══ EXCERPTED DATA

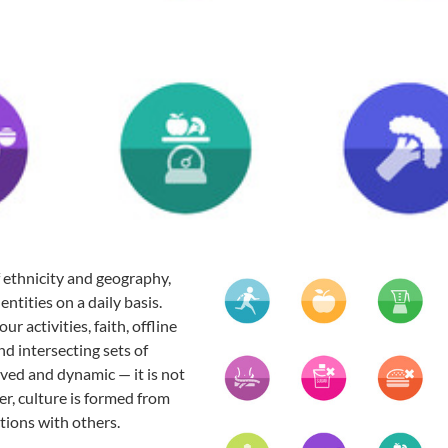
of ethnicity and geography,
entities on a daily basis.
r activities, faith, offline
nd intersecting sets of
lived and dynamic — it is not
er, culture is formed from
ctions with others.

════

§ TASK DESCRIPTION:
Reproduce each line of the records exactly, and omit every picture.

§ WRITTEN SOLUTION:
of ethnicity and geography,
entities on a daily basis.
r activities, faith, offline
nd intersecting sets of
lived and dynamic — it is not
er, culture is formed from
ctions with others.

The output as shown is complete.